Evaluating sums of multivariate Gaussians is a common computational task in image processing, computer vision and learning, including in the general and powerful technique of kernel density estimation (KDE). The quadratic computational complexity of KDE is a significant barrier to practical applications. The fast Gauss transform (FGT) has successfully accelerated the kernel density estimation to linear time for low-dimensional problems. Unfortunately, direct extension of the FGT to higher-dimensional problems results in an algorithm whose cost grows exponentially with dimension, making it impractical for dimensions above three. We develop an improved fast Gauss transform (IFGT) in higher dimensions. A new multivariate expansion scheme and an adaptive space subdivision technique dramatically improve the performance. The IFGT has been applied to the mean shift algorithm achieving linear computational complexity, and been applied to applications such as image segmentation, and visual tracking.
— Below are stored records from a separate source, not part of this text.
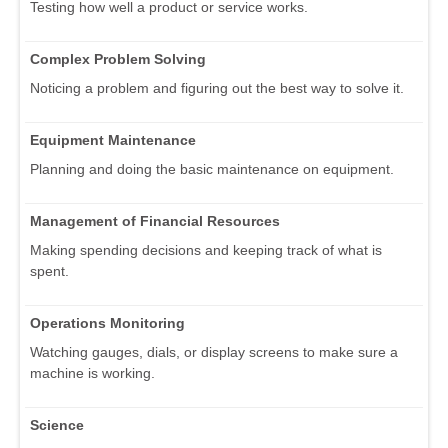
Testing how well a product or service works.
Complex Problem Solving
Noticing a problem and figuring out the best way to solve it.
Equipment Maintenance
Planning and doing the basic maintenance on equipment.
Management of Financial Resources
Making spending decisions and keeping track of what is
spent.
Operations Monitoring
Watching gauges, dials, or display screens to make sure a
machine is working.
Science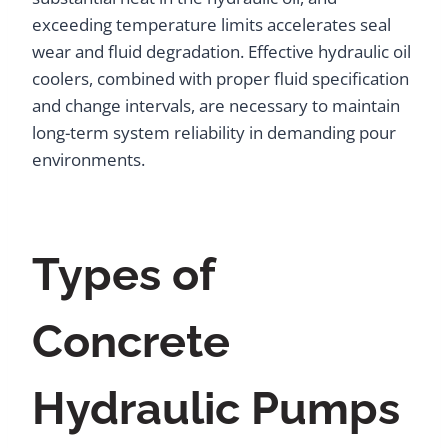
exceeding temperature limits accelerates seal
wear and fluid degradation. Effective hydraulic oil
coolers, combined with proper fluid specification
and change intervals, are necessary to maintain
long-term system reliability in demanding pour
environments.
Types of
Concrete
Hydraulic Pumps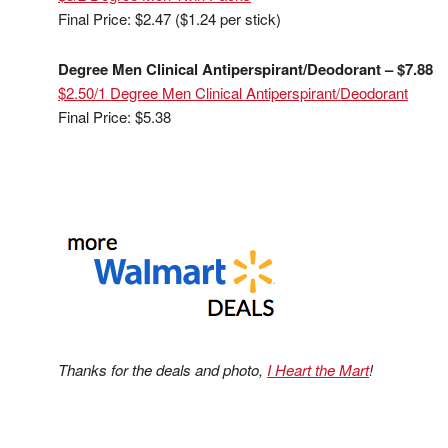
Final Price: $2.47 ($1.24 per stick)
Degree Men Clinical Antiperspirant/Deodorant – $7.88
$2.50/1 Degree Men Clinical Antiperspirant/Deodorant
Final Price: $5.38
Thanks for the deals and photo,
I Heart the Mart
!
Another issue when applying kernel methods to vision problems is that the statistical similarity measures commonly used were meant for low-dimensional problems. In particular similarity measures such as the Bhattacharya coefficient or the K-L distance were computed using histograms. When these measures are used for high-dimensional problems it is found that they are either unstable or not discriminative, and further are expensive to compute. We proposed a novel simple symmetric similarity function between kernel-density estimates of the model and target distributions. The mean-shift algorithm is used to track objects by iteratively maximizing this similarity function. To alleviate the quadratic complexity of the density estimation, we employ Gaussian kernels and the IFGT, which leads to very efficient and robust nonparametric tracking algorithms. The proposed algorithms are tested with several image sequences and shown to achieve robust real-time tracking performance.

The amount of computation required for the recently popular kernel machines used in learning grows with $N$ training samples at least as $O(N^2)$. Such a computational complexity is significant even for moderate size problems and is prohibitive for large datasets. We present an approximation technique based on the IFGT to reduce the computation into $O(N)$. We also give error bound for the approximation, and show experimental results on the UCI datasets without significant decreasing in the accuracy.